I had the honor of seeing our county government and citizens in action lately when I was invited to give the Invocation at the County Commissioners meeting last month on June 3. I had picked the date at random and arrived to find a packed hearing and the kind of testimony that makes your hands shake and your voice crack. Almost everyone in the room was there because they felt their families, their homes, and their quality of life was at stake. The tension was palpable.
The issue was the proposed mining overlay that would impact hundreds of families in Clark County, no small number of which live right here as part of our wider Camas community on Livingston Mountain, areas I would soon see denoted as “12, 13, & 14” on the overlay map. Thanks to Google Earth, the squares under discussion, even in the hearing room, visually showed themselves in the truth of what they were: jewels of lush, forested and green wilderness that makes Clark County a treasure to those who are fortunate enough to live or vacation here.

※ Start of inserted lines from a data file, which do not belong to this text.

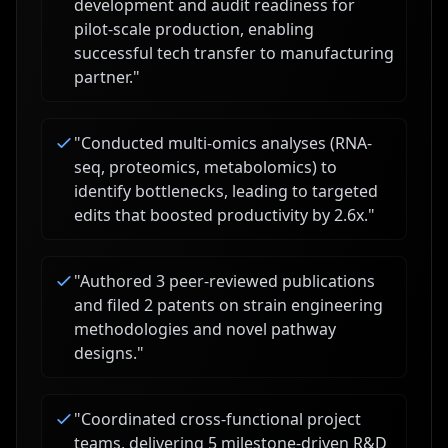
development and audit readiness for
pilot-scale production, enabling
successful tech transfer to manufacturing
partner.
"
"
Conducted multi-omics analyses (RNA-
seq, proteomics, metabolomics) to
identify bottlenecks, leading to targeted
edits that boosted productivity by 2.6x.
"
"
Authored 3 peer-reviewed publications
and filed 2 patents on strain engineering
methodologies and novel pathway
designs.
"
"
Coordinated cross-functional project
teams, delivering 5 milestone-driven R&D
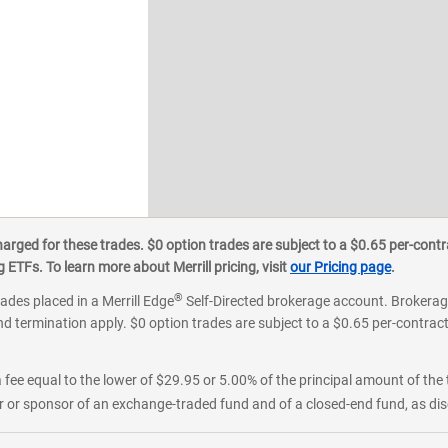
ged for these trades. $0 option trades are subject to a $0.65 per-contra
ETFs. To learn more about Merrill pricing, visit
our Pricing page
.
®
rades placed in a Merrill Edge
Self-Directed brokerage account. Brokerage
d termination apply. $0 option trades are subject to a $0.65 per-contract 
 fee equal to the lower of $29.95 or 5.00% of the principal amount of the 
or sponsor of an exchange-traded fund and of a closed-end fund, as disc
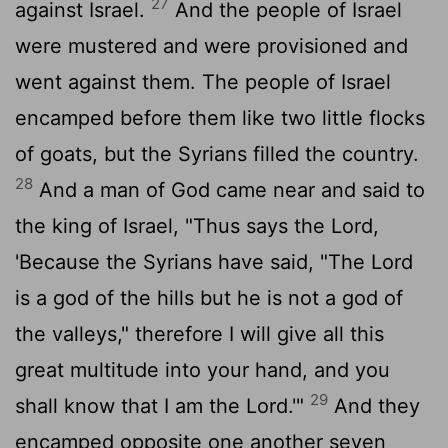
27
against Israel.
And the people of Israel
were mustered and were provisioned and
went against them. The people of Israel
encamped before them like two little flocks
of goats, but the Syrians filled the country.
28
And a man of God came near and said to
the king of Israel, "Thus says the
Lord
,
'Because the Syrians have said, "The
Lord
is a god of the hills but he is not a god of
the valleys," therefore I will give all this
great multitude into your hand, and you
29
shall know that I am the
Lord
.'"
And they
encamped opposite one another seven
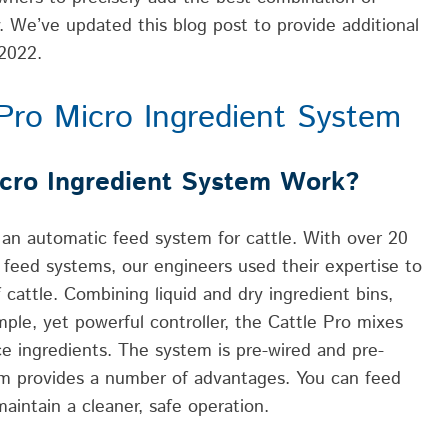
ty. We’ve updated this blog post to provide additional
 2022.
ePro Micro Ingredient System
cro Ingredient System Work?
 an automatic feed system for cattle. With over 20
feed systems, our engineers used their expertise to
cattle. Combining liquid and dry ingredient bins,
mple, yet powerful controller, the Cattle Pro mixes
ce ingredients. The system is pre-wired and pre-
stem provides a number of advantages. You can feed
maintain a cleaner, safe operation.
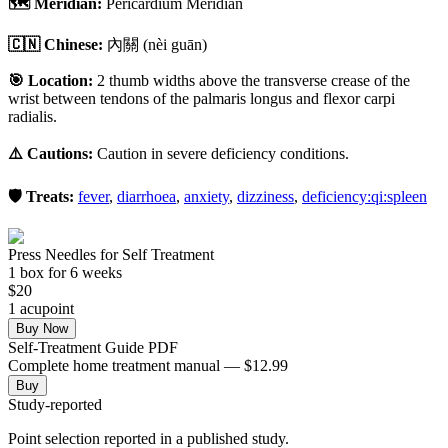
🗺️ Meridian:
Pericardium Meridian
🇨🇳 Chinese:
內關
(nèi guān)
🎯 Location:
2 thumb widths above the transverse crease of the
wrist between tendons of the palmaris longus and flexor carpi
radialis.
⚠️ Cautions:
Caution in severe deficiency conditions.
🛡️ Treats:
fever
,
diarrhoea
,
anxiety
,
dizziness
,
deficiency:qi:spleen
Press Needles for Self Treatment
1
box
for 6 weeks
$
20
1
acupoint
Buy Now
Self-Treatment Guide PDF
Complete home treatment manual — $12.99
Buy
Study-reported
Point selection reported in a published study.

I came just to open with a prayer, but I stayed the full four hours of the meeting. And what I heard then moved me to go back there again, today.

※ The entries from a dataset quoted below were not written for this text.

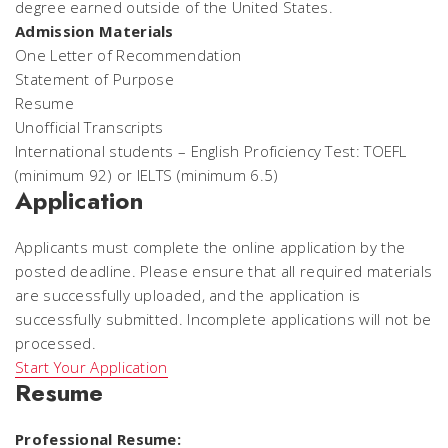
degree earned outside of the United States.
Admission Materials
One Letter of Recommendation
Statement of Purpose
Resume
Unofficial Transcripts
International students – English Proficiency Test: TOEFL
(minimum 92) or IELTS (minimum 6.5)
Application
Applicants must complete the online application by the
posted deadline. Please ensure that all required materials
are successfully uploaded, and the application is
successfully submitted. Incomplete applications will not be
processed.
Start Your Application
Resume
Professional Resume:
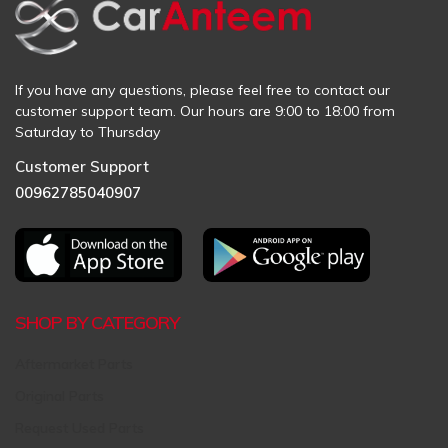
If you have any questions, please feel free to contact our
customer support team. Our hours are 9:00 to 18:00 from
Saturday to Thursday
Customer Support
00962785040907
SHOP BY CATEGORY
Aftermarket Parts
Original Parts
Request Used Parts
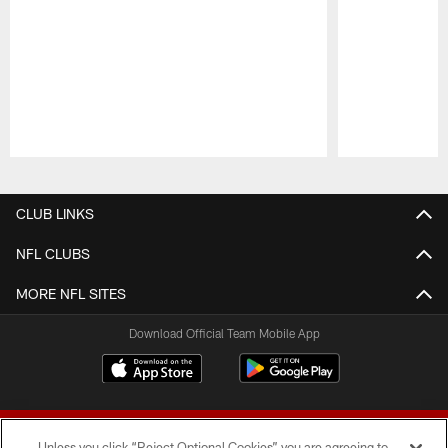
Pause
Play
CLUB LINKS
NFL CLUBS
MORE NFL SITES
Download Official Team Mobile App
Unless you click “Reject Optional Cookies” you are agreeing to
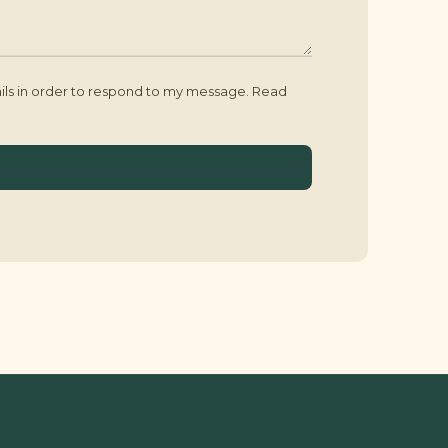
ails in order to respond to my message. Read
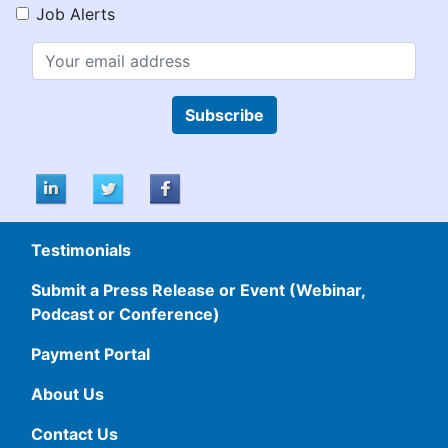
Job Alerts
Subscribe
Testimonials
Submit a Press Release or Event (Webinar,
Podcast or Conference)
Payment Portal
About Us
Contact Us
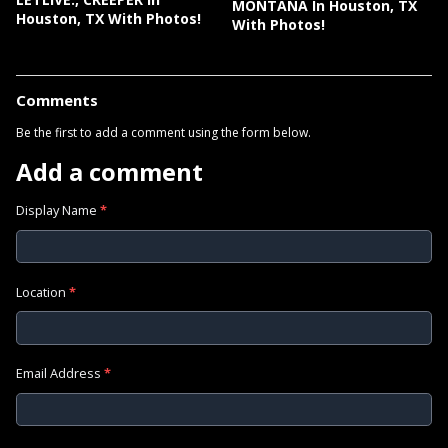
MONTANA In Houston, TX
Houston, TX With Photos!
With Photos!
Comments
Be the first to add a comment using the form below.
Add a comment
Display Name
*
Location
*
Email Address
*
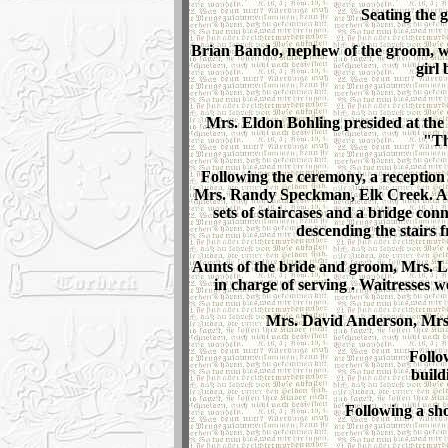
Seating the 
Brian Bando, nephew of the groom, was
girl
Mrs. Eldon Bohling presided at the
"Th
Following the ceremony, a reception
Mrs. Randy Speckman, Elk Creek. A la
sets of staircases and a bridge con
descending the stairs 
Aunts of the bride and groom, Mrs. L
in charge of serving . Waitresse
Mrs. David Anderson, Mrs.
Follo
build
Following a sho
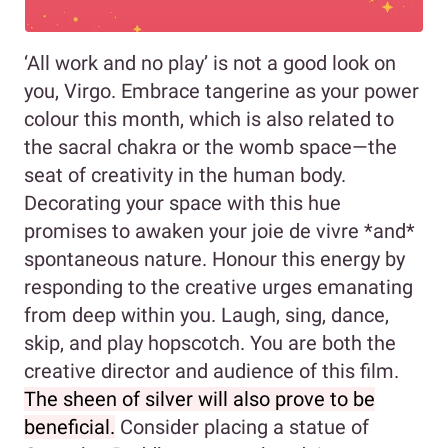
‘All work and no play’ is not a good look on
you, Virgo. Embrace tangerine as your power
colour this month, which is also related to
the sacral chakra or the womb space—the
seat of creativity in the human body.
Decorating your space with this hue
promises to awaken your joie de vivre *and*
spontaneous nature. Honour this energy by
responding to the creative urges emanating
from deep within you. Laugh, sing, dance,
skip, and play hopscotch. You are both the
creative director and audience of this film.
The sheen of silver will also prove to be
beneficial.
Consider placing a statue of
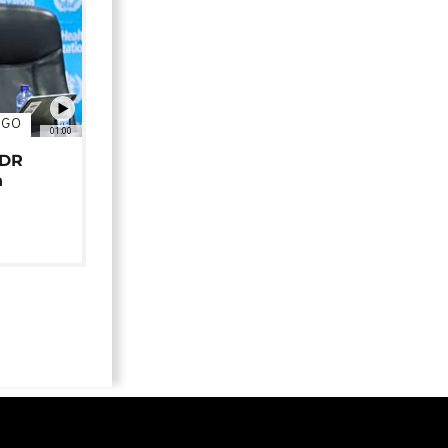
NGO
01:00
 DR
n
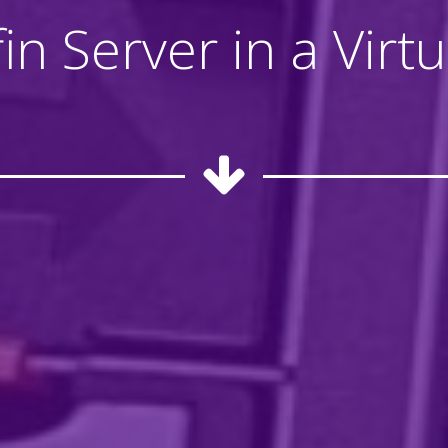
lyfin Server in a Vir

During both hearings I heard the distress and testimony first hand from families who had been asked to tell their stories over and over again, of bedrock-shattering dynamite blasts and their result: moving earth cracking foundations and compromising wells and water ways, water quality and wildlife. Over and over again came the stories of peril on the narrow hairpin roads and near misses from pedestrians and drivers alike, one of whom testified with both words and bruises. Today we heard the testimony of
Mike Nerland, Superintendent of Camas Schools, whose stated concern for the safety of Camas school students and staff were well illustrated by a young man from Camas High School who spoke of the time the school bus he was riding in was forced off the road from the fast moving, oncoming, fully loaded gravel truck-the truck cleared the bus by only inches.